**ACTIVITY:** Apart from the pictures, which must be omitted, restate the data exactly.

**DATA FOR THIS EXERCISE:**
* * * *
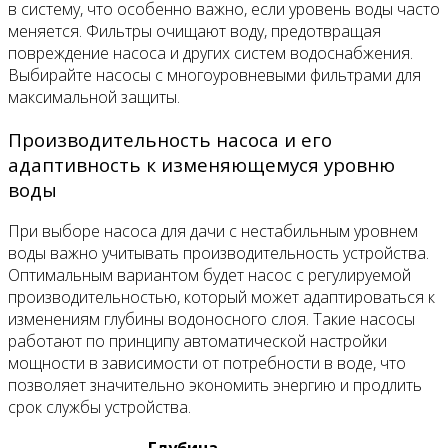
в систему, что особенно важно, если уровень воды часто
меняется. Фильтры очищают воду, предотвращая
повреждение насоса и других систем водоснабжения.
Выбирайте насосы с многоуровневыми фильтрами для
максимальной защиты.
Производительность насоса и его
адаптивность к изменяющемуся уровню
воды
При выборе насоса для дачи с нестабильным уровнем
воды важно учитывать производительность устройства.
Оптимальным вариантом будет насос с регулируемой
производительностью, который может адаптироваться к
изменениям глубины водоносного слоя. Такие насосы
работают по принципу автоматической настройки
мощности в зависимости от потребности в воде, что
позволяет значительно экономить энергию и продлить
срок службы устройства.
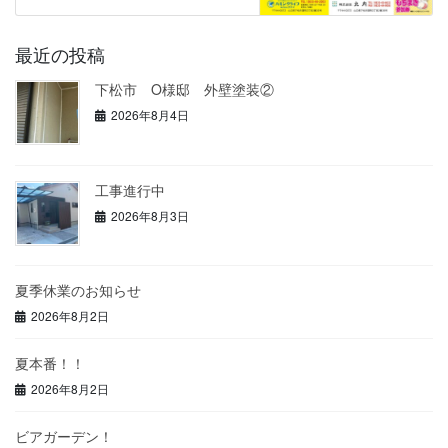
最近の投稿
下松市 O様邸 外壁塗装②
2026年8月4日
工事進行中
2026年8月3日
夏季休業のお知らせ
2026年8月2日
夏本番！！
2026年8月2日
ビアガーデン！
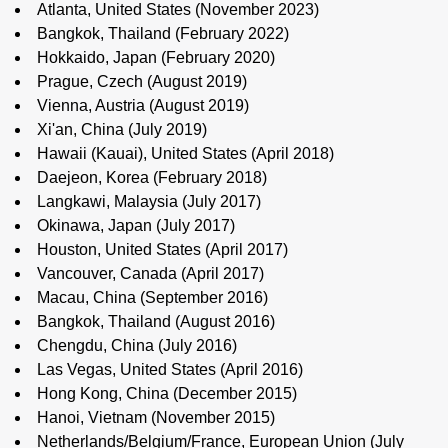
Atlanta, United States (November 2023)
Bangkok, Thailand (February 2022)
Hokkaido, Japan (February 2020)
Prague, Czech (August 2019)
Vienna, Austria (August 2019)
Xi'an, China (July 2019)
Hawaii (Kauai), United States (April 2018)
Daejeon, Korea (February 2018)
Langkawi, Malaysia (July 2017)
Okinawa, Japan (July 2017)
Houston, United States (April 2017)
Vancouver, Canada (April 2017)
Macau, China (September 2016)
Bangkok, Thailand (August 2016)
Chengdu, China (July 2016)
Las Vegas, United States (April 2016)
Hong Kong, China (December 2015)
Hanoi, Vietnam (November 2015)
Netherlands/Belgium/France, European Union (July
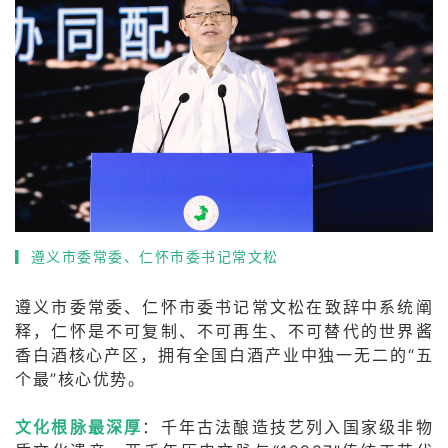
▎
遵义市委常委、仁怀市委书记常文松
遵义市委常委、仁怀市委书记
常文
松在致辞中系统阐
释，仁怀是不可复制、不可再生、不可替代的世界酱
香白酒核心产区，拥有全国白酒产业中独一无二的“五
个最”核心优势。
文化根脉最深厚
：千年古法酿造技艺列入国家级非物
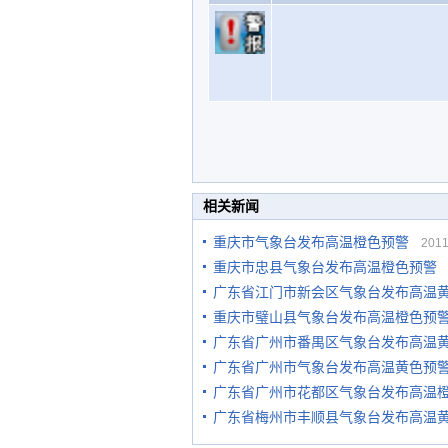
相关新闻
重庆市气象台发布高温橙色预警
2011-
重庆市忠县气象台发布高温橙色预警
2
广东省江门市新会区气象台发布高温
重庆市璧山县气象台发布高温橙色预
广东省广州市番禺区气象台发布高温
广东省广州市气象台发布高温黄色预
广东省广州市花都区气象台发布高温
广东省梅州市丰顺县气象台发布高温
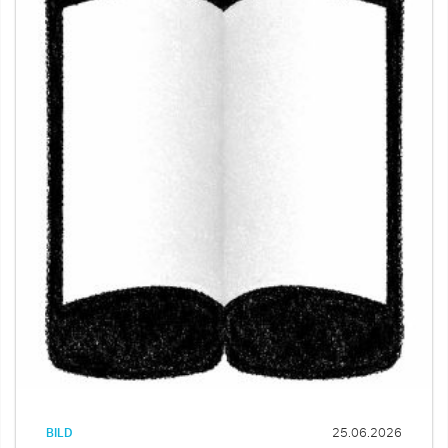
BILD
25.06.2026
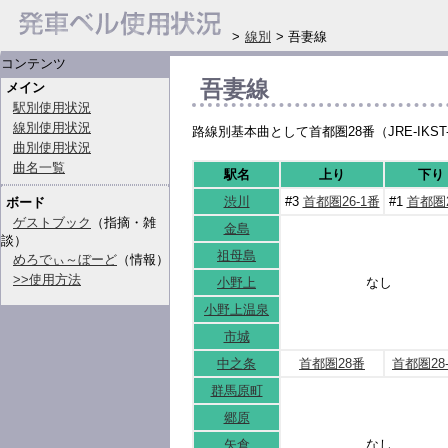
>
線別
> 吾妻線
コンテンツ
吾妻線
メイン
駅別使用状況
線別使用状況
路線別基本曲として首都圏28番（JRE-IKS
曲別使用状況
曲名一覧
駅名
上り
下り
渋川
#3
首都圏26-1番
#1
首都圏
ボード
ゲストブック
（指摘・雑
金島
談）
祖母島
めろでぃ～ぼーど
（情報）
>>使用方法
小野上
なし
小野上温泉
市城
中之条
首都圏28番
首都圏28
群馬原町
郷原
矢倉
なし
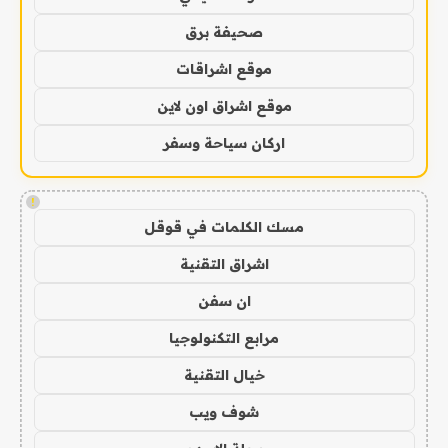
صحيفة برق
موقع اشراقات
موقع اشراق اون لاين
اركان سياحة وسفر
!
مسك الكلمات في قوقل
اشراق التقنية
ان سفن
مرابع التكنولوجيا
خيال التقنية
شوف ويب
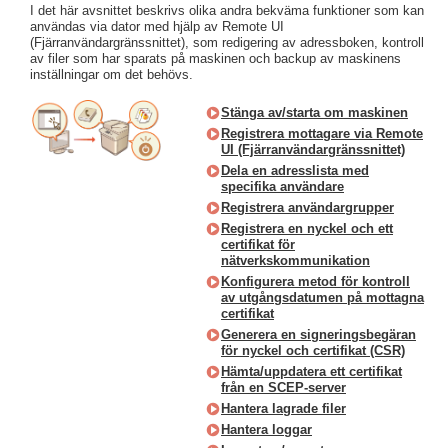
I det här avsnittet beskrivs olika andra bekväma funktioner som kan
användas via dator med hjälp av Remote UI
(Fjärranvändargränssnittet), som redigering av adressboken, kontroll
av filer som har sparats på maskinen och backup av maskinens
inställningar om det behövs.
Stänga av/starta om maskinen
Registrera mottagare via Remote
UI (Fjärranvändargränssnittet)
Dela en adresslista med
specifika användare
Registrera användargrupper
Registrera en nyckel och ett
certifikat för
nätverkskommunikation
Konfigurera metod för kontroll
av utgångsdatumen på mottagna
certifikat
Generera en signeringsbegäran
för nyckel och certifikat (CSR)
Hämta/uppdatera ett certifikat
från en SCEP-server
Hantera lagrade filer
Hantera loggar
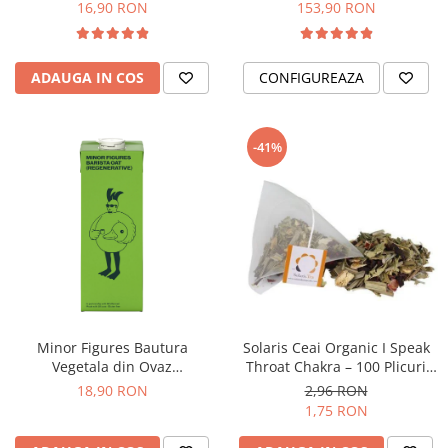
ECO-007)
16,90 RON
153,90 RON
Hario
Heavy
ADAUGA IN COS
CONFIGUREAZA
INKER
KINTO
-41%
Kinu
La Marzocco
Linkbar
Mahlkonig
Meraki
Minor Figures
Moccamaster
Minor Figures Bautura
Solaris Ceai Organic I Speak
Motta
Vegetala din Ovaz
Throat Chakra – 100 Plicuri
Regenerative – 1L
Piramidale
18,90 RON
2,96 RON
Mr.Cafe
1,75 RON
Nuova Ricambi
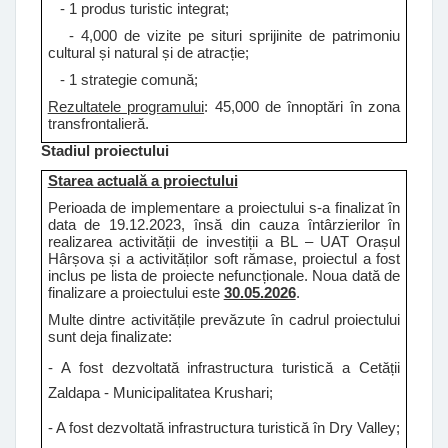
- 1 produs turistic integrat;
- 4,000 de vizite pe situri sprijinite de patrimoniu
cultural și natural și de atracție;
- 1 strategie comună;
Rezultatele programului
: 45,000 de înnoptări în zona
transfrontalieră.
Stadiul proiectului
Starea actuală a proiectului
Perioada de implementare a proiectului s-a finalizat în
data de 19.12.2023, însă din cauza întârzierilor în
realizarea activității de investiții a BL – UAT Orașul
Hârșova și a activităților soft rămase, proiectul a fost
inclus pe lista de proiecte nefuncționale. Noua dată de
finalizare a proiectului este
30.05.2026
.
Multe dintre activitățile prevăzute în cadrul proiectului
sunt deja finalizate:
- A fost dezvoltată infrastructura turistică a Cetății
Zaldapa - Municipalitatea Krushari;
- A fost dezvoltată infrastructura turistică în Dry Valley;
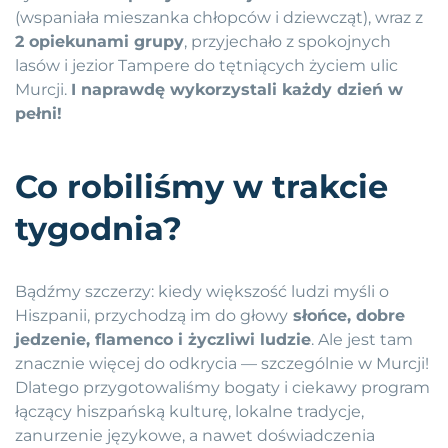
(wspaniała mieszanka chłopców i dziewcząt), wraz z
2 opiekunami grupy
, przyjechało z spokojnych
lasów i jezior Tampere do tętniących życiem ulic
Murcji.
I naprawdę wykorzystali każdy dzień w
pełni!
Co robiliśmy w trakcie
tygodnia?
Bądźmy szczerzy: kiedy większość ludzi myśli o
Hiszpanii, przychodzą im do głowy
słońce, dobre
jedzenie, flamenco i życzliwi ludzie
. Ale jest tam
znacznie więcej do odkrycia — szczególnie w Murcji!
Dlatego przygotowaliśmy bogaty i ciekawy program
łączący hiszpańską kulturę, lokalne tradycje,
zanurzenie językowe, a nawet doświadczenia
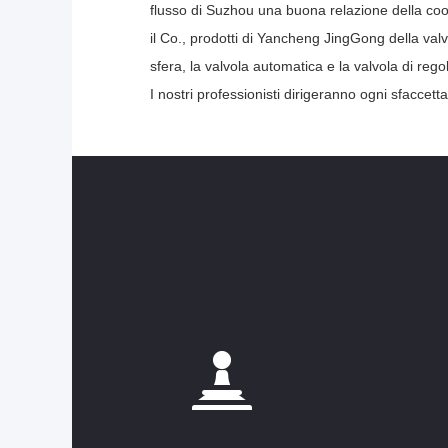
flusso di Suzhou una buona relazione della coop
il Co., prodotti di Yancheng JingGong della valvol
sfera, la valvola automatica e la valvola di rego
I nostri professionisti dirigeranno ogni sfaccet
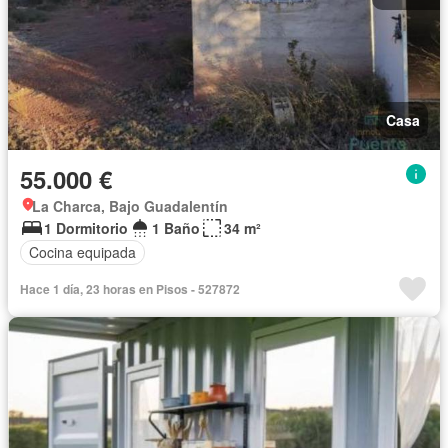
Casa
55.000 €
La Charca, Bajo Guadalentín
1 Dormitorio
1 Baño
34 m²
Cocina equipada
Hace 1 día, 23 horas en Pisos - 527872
* * * *
**ANSWER TO THIS EXERCISE:**
в систему, что особенно важно, если уровень воды часто
меняется. Фильтры очищают воду, предотвращая
повреждение насоса и других систем водоснабжения.
Выбирайте насосы с многоуровневыми фильтрами для
максимальной защиты.
Производительность насоса и его
адаптивность к изменяющемуся уровню
воды
При выборе насоса для дачи с нестабильным уровнем
воды важно учитывать производительность устройства.
Оптимальным вариантом будет насос с регулируемой
производительностью, который может адаптироваться к
изменениям глубины водоносного слоя. Такие насосы
работают по принципу автоматической настройки
мощности в зависимости от потребности в воде, что
позволяет значительно экономить энергию и продлить
срок службы устройства.
最近の投稿
下松市 O様邸 外壁塗装②
2026年8月4日
工事進行中
2026年8月3日
夏季休業のお知らせ
2026年8月2日
夏本番！！
2026年8月2日
ビアガーデン！
Atlanta, United States (November 2023)
Bangkok, Thailand (February 2022)
Hokkaido, Japan (February 2020)
Prague, Czech (August 2019)
Vienna, Austria (August 2019)
Xi'an, China (July 2019)
Hawaii (Kauai), United States (April 2018)
Daejeon, Korea (February 2018)
Langkawi, Malaysia (July 2017)
Okinawa, Japan (July 2017)
Houston, United States (April 2017)
Vancouver, Canada (April 2017)
Macau, China (September 2016)
Bangkok, Thailand (August 2016)
Chengdu, China (July 2016)
Las Vegas, United States (April 2016)
Hong Kong, China (December 2015)
Hanoi, Vietnam (November 2015)
Netherlands/Belgium/France, European Union (July
▎
遵义市委常委、仁怀市委书记常文松
遵义市委常委、仁怀市委书记
常文
松在致辞中系统阐
释，仁怀是不可复制、不可再生、不可替代的世界酱
香白酒核心产区，拥有全国白酒产业中独一无二的“五
个最”核心优势。
文化根脉最深厚
：千年古法酿造技艺列入国家级非物
相关新闻
重庆市气象台发布高温橙色预警
2011-
重庆市忠县气象台发布高温橙色预警
2
广东省江门市新会区气象台发布高温
重庆市璧山县气象台发布高温橙色预
广东省广州市番禺区气象台发布高温
广东省广州市气象台发布高温黄色预
广东省广州市花都区气象台发布高温
广东省梅州市丰顺县气象台发布高温
BILD
25.06.2026
>
線別
> 吾妻線
コンテンツ
吾妻線
メイン
駅別使用状況
線別使用状況
路線別基本曲として首都圏28番（JRE-IKS
曲別使用状況
曲名一覧
駅名
上り
下り
渋川
#3
首都圏26-1番
#1
首都圏
ボード
ゲストブック
（指摘・雑
金島
談）
祖母島
めろでぃ～ぼーど
（情報）
>>使用方法
小野上
なし
小野上温泉
市城
中之条
首都圏28番
首都圏28
群馬原町
郷原
矢倉
なし
صحيفة برق
موقع اشراقات
موقع اشراق اون لاين
اركان سياحة وسفر
!
مسك الكلمات في قوقل
اشراق التقنية
ان سفن
مرابع التكنولوجيا
خيال التقنية
شوف ويب
I det här avsnittet beskrivs olika andra bekväma funktioner som kan
användas via dator med hjälp av Remote UI
(Fjärranvändargränssnittet), som redigering av adressboken, kontroll
av filer som har sparats på maskinen och backup av maskinens
inställningar om det behövs.
Stänga av/starta om maskinen
Registrera mottagare via Remote
UI (Fjärranvändargränssnittet)
Dela en adresslista med
specifika användare
Registrera användargrupper
Registrera en nyckel och ett
certifikat för
nätverkskommunikation
Konfigurera metod för kontroll
av utgångsdatumen på mottagna
certifikat
Generera en signeringsbegäran
för nyckel och certifikat (CSR)
Hämta/uppdatera ett certifikat
från en SCEP-server
Hantera lagrade filer
Hantera loggar
ECO-007)
16,90 RON
153,90 RON
Hario
Heavy
ADAUGA IN COS
CONFIGUREAZA
INKER
KINTO
-41%
Kinu
La Marzocco
Linkbar
Mahlkonig
Meraki
Minor Figures
Moccamaster
Minor Figures Bautura
Solaris Ceai Organic I Speak
Motta
Vegetala din Ovaz
Throat Chakra – 100 Plicuri
Regenerative – 1L
Piramidale
18,90 RON
2,96 RON
Mr.Cafe
1,75 RON
Nuova Ricambi
- 1 produs turistic integrat;
- 4,000 de vizite pe situri sprijinite de patrimoniu
cultural și natural și de atracție;
- 1 strategie comună;
Rezultatele programului
: 45,000 de înnoptări în zona
transfrontalieră.
Stadiul proiectului
Starea actuală a proiectului
Perioada de implementare a proiectului s-a finalizat în
data de 19.12.2023, însă din cauza întârzierilor în
realizarea activității de investiții a BL – UAT Orașul
Hârșova și a activităților soft rămase, proiectul a fost
inclus pe lista de proiecte nefuncționale. Noua dată de
finalizare a proiectului este
30.05.2026
.
Multe dintre activitățile prevăzute în cadrul proiectului
sunt deja finalizate:
- A fost dezvoltată infrastructura turistică a Cetății
Zaldapa - Municipalitatea Krushari;
- A fost dezvoltată infrastructura turistică în Dry Valley;
(wspaniała mieszanka chłopców i dziewcząt), wraz z
2 opiekunami grupy
, przyjechało z spokojnych
lasów i jezior Tampere do tętniących życiem ulic
Murcji.
I naprawdę wykorzystali każdy dzień w
pełni!
Co robiliśmy w trakcie
tygodnia?
Bądźmy szczerzy: kiedy większość ludzi myśli o
Hiszpanii, przychodzą im do głowy
słońce, dobre
jedzenie, flamenco i życzliwi ludzie
. Ale jest tam
znacznie więcej do odkrycia — szczególnie w Murcji!
Dlatego przygotowaliśmy bogaty i ciekawy program
łączący hiszpańską kulturę, lokalne tradycje,
zanurzenie językowe, a nawet doświadczenia
flusso di Suzhou una buona relazione della coop
il Co., prodotti di Yancheng JingGong della valvol
sfera, la valvola automatica e la valvola di rego
I nostri professionisti dirigeranno ogni sfaccet
Casa
55.000 €
La Charca, Bajo Guadalentín
1 Dormitorio
1 Baño
34 m²
Cocina equipada
Hace 1 día, 23 horas en Pisos - 527872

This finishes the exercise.